第10回 優秀作品賞「二つのおめでとう」

「二つのおめでとう」
M・Nさん(愛知県 尾張旭市)

 二十代の頃、ウェディングプランナーとして働いていた。

「実はこの前、胃がんが見つかって」

 打ち合わせの席で、そう打ち明けてきたのは、三ヶ月後に式を挙げる新郎だった。え、と思わず固まった。

 新郎は、相手が固まる反応に、もう慣れてしまっていたのだろうか。

 まだ初期のがんであること。来月入院し、胃の切除手術をすること。よほど結婚式は延期せずに済みそうなこと。顔色を変えることもなく、すらすらと説明してくれた。きっと自分自身、まだ受け入れられていない部分もあっただろうに。
 突然の告白に、私は、ただ目を見て話を聞くことしかできなかった。

 新郎は、まだ随分若かった。どうして初期で気付くことができたのか尋ねると、職場の福利厚生で、毎年人間ドックを格安で受けていたのだと言う。なるほどと頷くと、隣でずっと苦い表情をしていた新婦が、ここぞとばかりに私に語り掛けた。

「人間ドック、絶対受けたほうがいいですよ」

 その瞳は真剣だった。最愛の人が窮地に立たされている新婦に言われると、これ以上ない説得力があった。聞けば新婦も、人間ドックを予約したそうだ。両親や、兄弟にもすぐさまお願いしたとのこと。

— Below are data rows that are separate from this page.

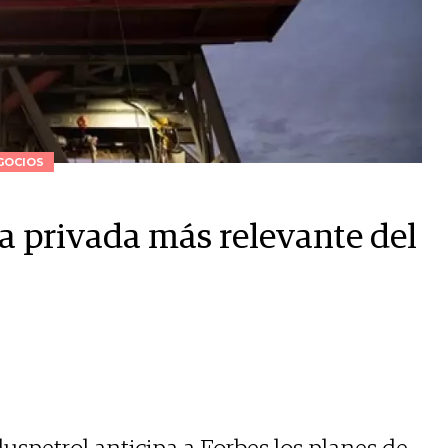
GOCIOS
a privada más relevante del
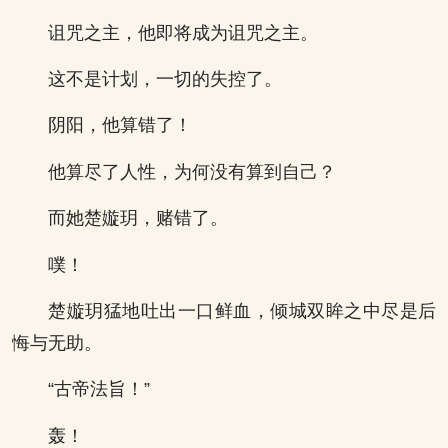
诅咒之主，他即将成为诅咒之主。
这不是计划，一切的失控了。
阴阳，他算错了！
他算尽了人性，为何没有算到自己？
而她楚嫙玥，赌错了。
噗！
楚嫙玥猛地吐出一口鲜血，倾城双眸之中尽是后
悔与无助。
“古帝法旨！”
轰！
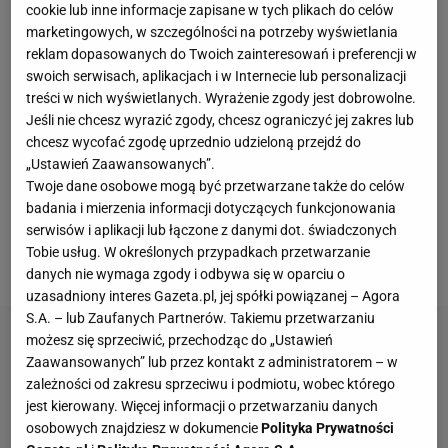
roku. To on prowadził wtedy zespół i w kolejnym
cookie lub inne informacje zapisane w tych plikach do celów
sezonie podjął się walki o fazę grupową Ligi
marketingowych, w szczególności na potrzeby wyświetlania
reklam dopasowanych do Twoich zainteresowań i preferencji w
Mistrzów. Lech poległ jednak w III rundzie
swoich serwisach, aplikacjach i w Internecie lub personalizacji
kwalifikacji po przegranej 1:4 z FC Basel.
Za kilka
treści w nich wyświetlanych. Wyrażenie zgody jest dobrowolne.
tygodni drużyna Skorży stanie przed podobnym
Jeśli nie chcesz wyrazić zgody, chcesz ograniczyć jej zakres lub
chcesz wycofać zgodę uprzednio udzieloną przejdź do
wyzwaniem, bo kilka dni temu Lech zapewnił sobie
„Ustawień Zaawansowanych”.
tytuł mistrzowski w sezonie 2021/22. Wiemy też, na
Twoje dane osobowe mogą być przetwarzane także do celów
kogo mistrz Polski może trafić rundzie
badania i mierzenia informacji dotyczących funkcjonowania
kwalifikacyjnej LM. Losowanie odbędzie się 14
serwisów i aplikacji lub łączone z danymi dot. świadczonych
Tobie usług. W określonych przypadkach przetwarzanie
czerwca.
danych nie wymaga zgody i odbywa się w oparciu o
uzasadniony interes Gazeta.pl, jej spółki powiązanej – Agora
S.A. – lub Zaufanych Partnerów. Takiemu przetwarzaniu
możesz się sprzeciwić, przechodząc do „Ustawień
Zaawansowanych” lub przez kontakt z administratorem – w
zależności od zakresu sprzeciwu i podmiotu, wobec którego
jest kierowany. Więcej informacji o przetwarzaniu danych
osobowych znajdziesz w dokumencie
Polityka Prywatności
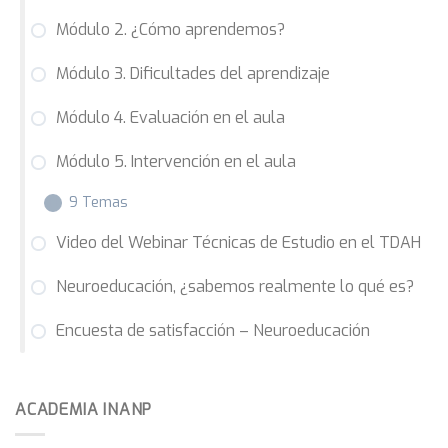
Módulo 2. ¿Cómo aprendemos?
Módulo 3. Dificultades del aprendizaje
Módulo 4. Evaluación en el aula
Módulo 5. Intervención en el aula
9 Temas
Video del Webinar Técnicas de Estudio en el TDAH
5.1 Neurodidáctica
Neuroeducación, ¿sabemos realmente lo qué es?
5.2 El aula inclusiva
Encuesta de satisfacción – Neuroeducación
5.3 Atención
5.4 Memoria
ACADEMIA INANP
5.5 Habilidades Académicas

 考えてみると、私が会社で受ける健康診断は、受診に一時間もかからないような最低限の項目しか含まれていなかった。身体測定、尿検査、聴力・視力検査、心電図、それに簡単な血液検査くらいだっただろうか。

 これも何かの縁と思い、私も人間ドックを予約した。

 まだ二十代前半の自分には、人間ドックにお世話になるのは先の話だと思っていたが、誠意を持ってお二人の式に向き合うための、ひとつの覚悟だった。

 結婚式の二ヶ月前に、新郎の胃の切除手術があった。すっかり懇意になった新婦は、逐一、新郎の経過をメールで報告してくれた。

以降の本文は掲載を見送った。